Ägyptische Flagge flattert im Wind
© fotolia.com/railwayfx

Sowohl das anhaltende Bevölkerungswachstum als auch der Ausbau des ägyptischen Gesundheitswesens lassen steigende Zahlen medizinischer Tests und damit verbunden einen erhöhten Ausrüstungsbedarf erwarten. Das Gesundheitsministerium renoviert und baut Krankenhäuser, private Anbieter investieren vor allem in hochwertige Gesundheitsleistungen und nehmen eine Schlüsselrolle beim angestrebten Ausbau des Medizintourismus ein. Die Regierung will im Jahr 2018 außerdem den Krankenversicherungsschutz der Bevölkerung ausdehnen, die derzeit rund 93 Millionen Einwohner umfasst.
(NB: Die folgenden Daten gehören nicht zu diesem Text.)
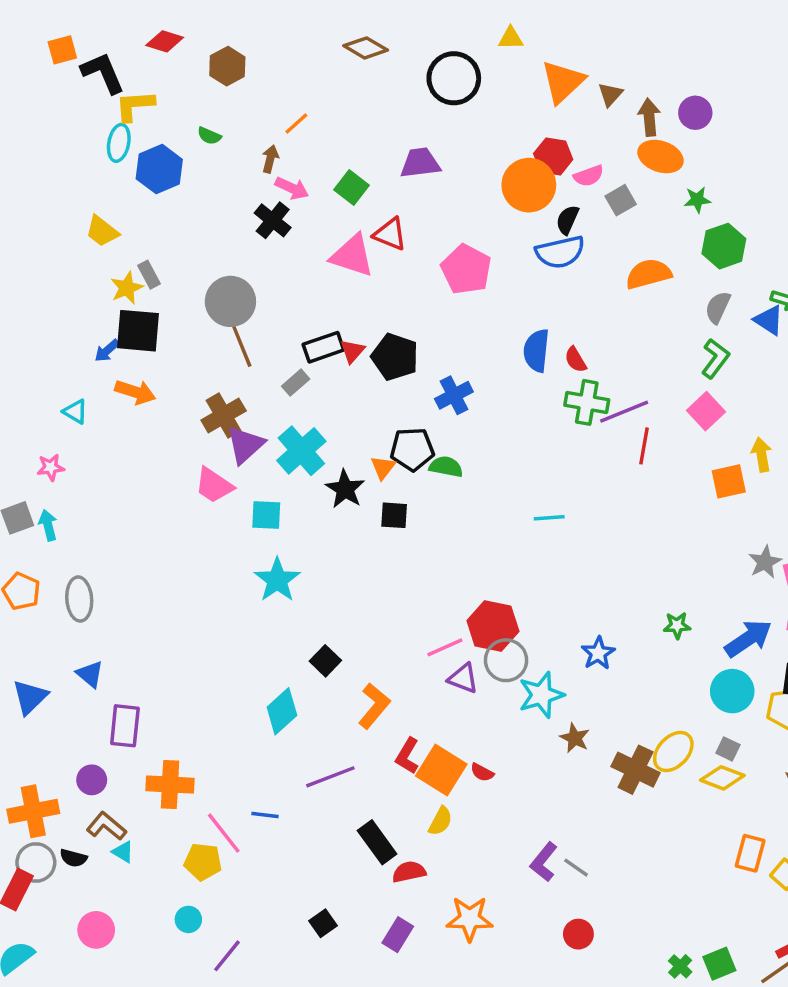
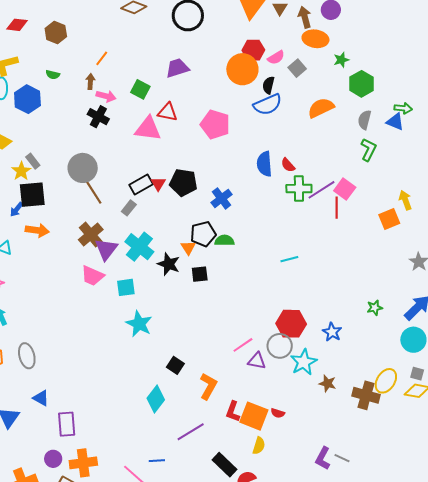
pink square: (706, 411) -> (345, 189), moved
red hexagon: (493, 626) -> (291, 324), moved
orange cross: (170, 785) -> (83, 463), moved

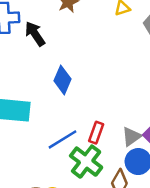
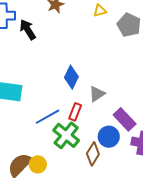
blue diamond: (62, 80) -> (71, 77), moved
gray triangle: (131, 137) -> (97, 94), moved

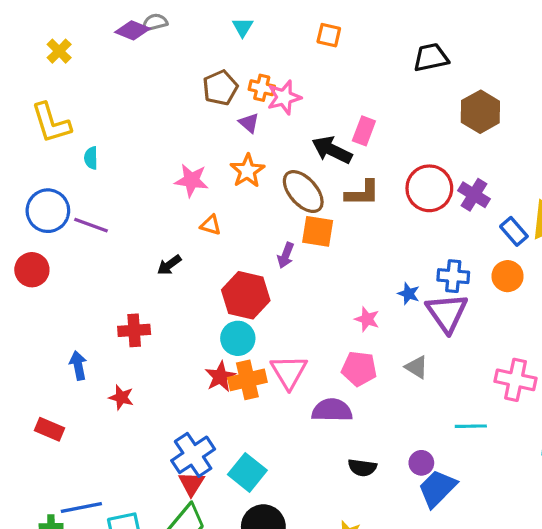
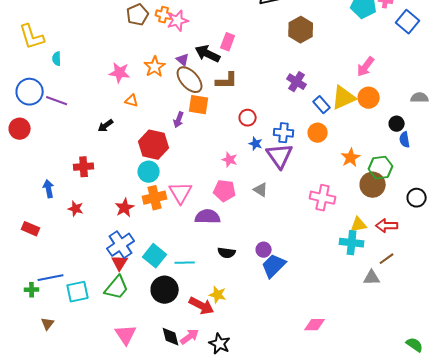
purple triangle: (249, 123) -> (183, 60), moved
red circle: (429, 188) -> (248, 118), moved, size x0.6
red star: (220, 377) -> (125, 208), moved
cyan line: (471, 426) -> (185, 263), moved

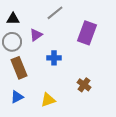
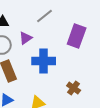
blue cross: (54, 58) -> (44, 61), size x1.6

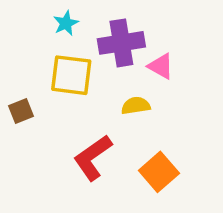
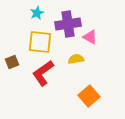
red L-shape: (93, 158) -> (43, 73), moved

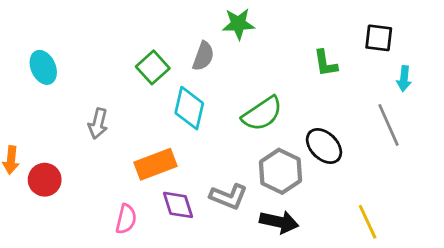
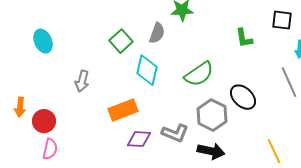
purple diamond: (178, 205) -> (139, 139), turned -70
pink semicircle: (126, 219) -> (50, 149), moved

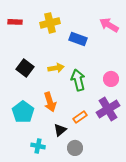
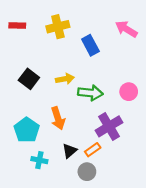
blue rectangle: (78, 39) -> (90, 45), turned 42
green arrow: (78, 80) -> (90, 93), turned 110
purple cross: (108, 109) -> (109, 126), moved
orange rectangle: (80, 117) -> (93, 150), moved
cyan cross: (38, 146) -> (39, 160), moved

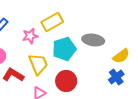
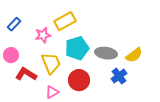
gray ellipse: (93, 40) -> (106, 53), moved
blue cross: (116, 77) -> (119, 76), moved

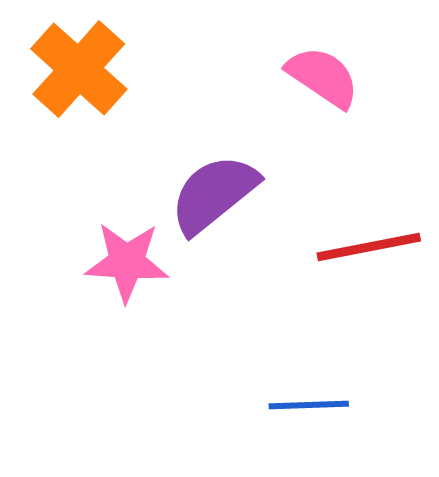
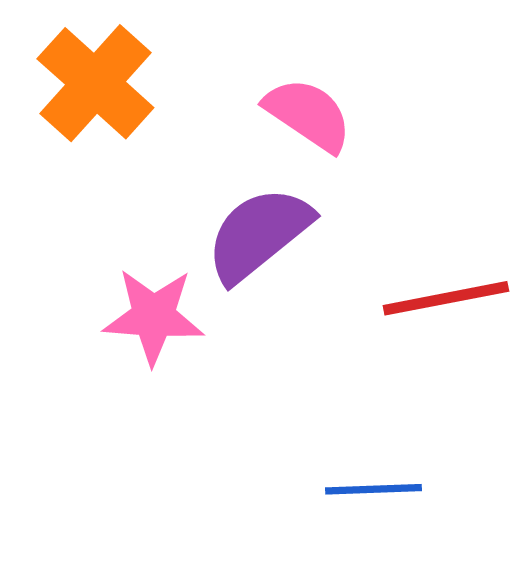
pink semicircle: (323, 77) -> (308, 115), moved

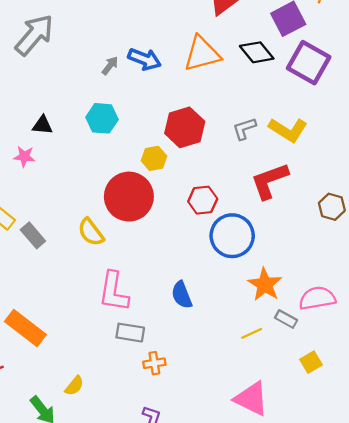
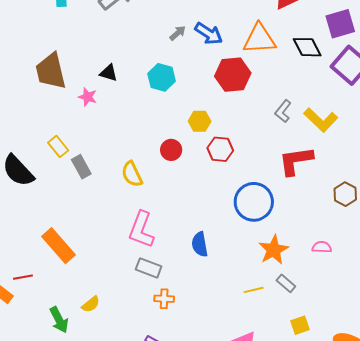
red hexagon: (185, 127) -> (233, 75), moved
gray L-shape: (244, 129) -> (283, 111), turned -45
red circle: (129, 197) -> (171, 150), size x0.5
red hexagon: (203, 200) -> (220, 149), moved
pink semicircle: (317, 298) -> (322, 247), moved, size x0.6

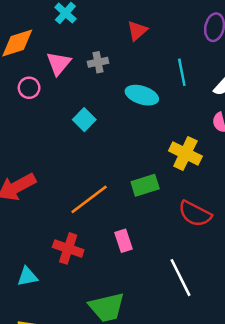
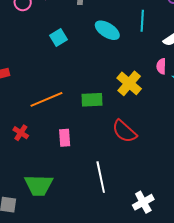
red cross: (68, 248) -> (21, 133), size x0.7

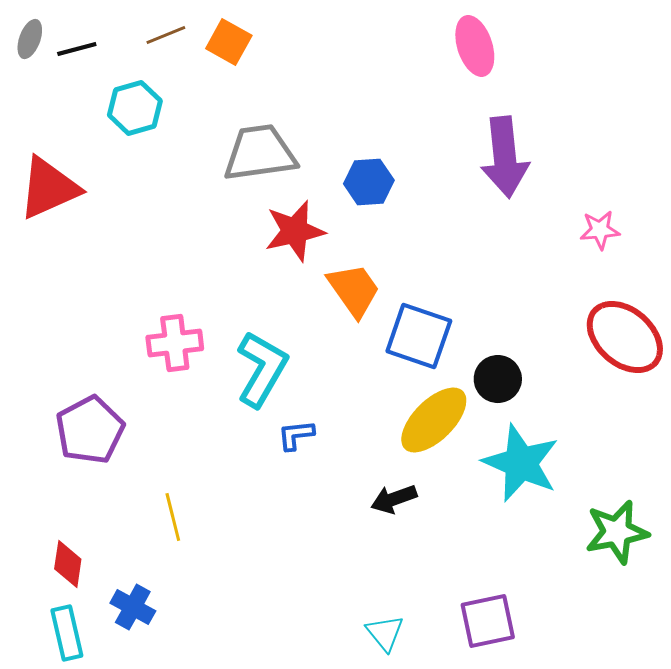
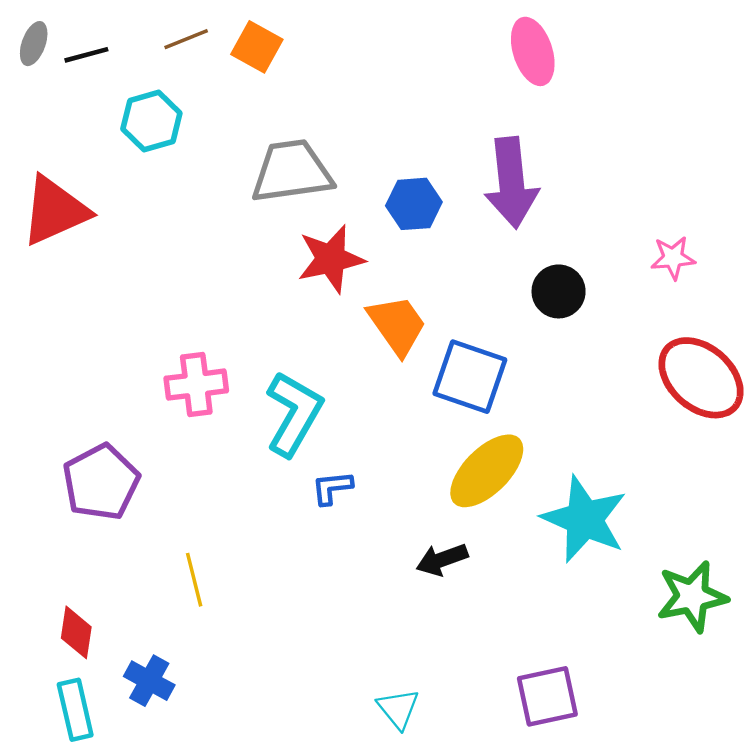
purple arrow: (505, 157) -> (511, 183), moved
black circle: (498, 379) -> (559, 291), moved
cyan triangle: (385, 633) -> (398, 709), moved

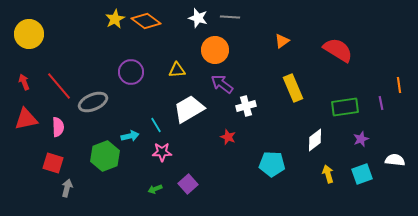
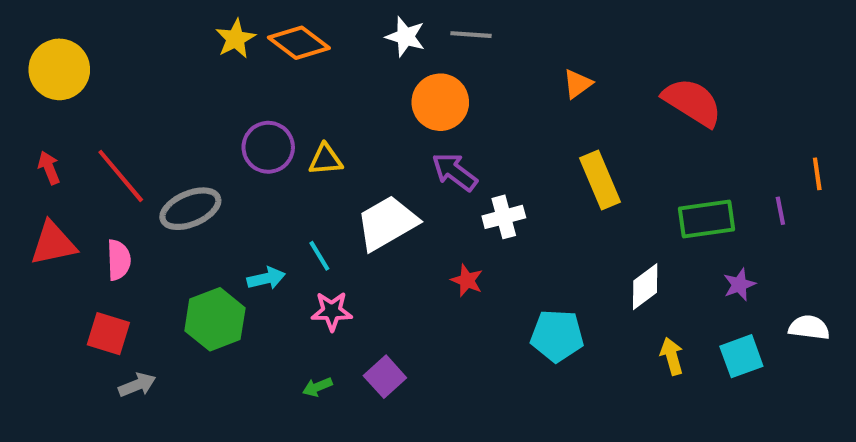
yellow triangle: (177, 70) -> (326, 160), moved
gray arrow: (67, 188) -> (137, 385), turned 54

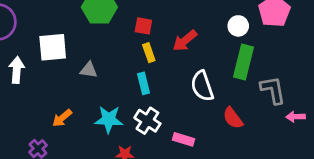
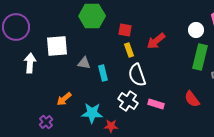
cyan rectangle: (143, 83) -> (103, 73), moved
white semicircle: (202, 86) -> (137, 75), moved
cyan star: (109, 119) -> (92, 113), moved
pink rectangle: (183, 139) -> (156, 104), moved

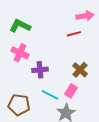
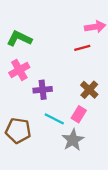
pink cross: (20, 53) -> (19, 70), turned 36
Die benötigten Laborausstattungen werden mangels lokaler Produktion zumeist aus dem Ausland importiert. Ein Viertel der ägyptischen Analysen-, Bio- und Laborausrüstung stammt aus Deutschland: 2016 kamen deutsche Firmen in diesem Segment auf einen Lieferanteil von 24,8 Prozent. Speziell in der medizinischen Labortechnik besonders gefragt waren unter anderem Mikrotome zur Herstellung feinster Gewebeschnitte für mikroskopische Untersuchungen sowie Chromatografen und Elektrophoresegeräte.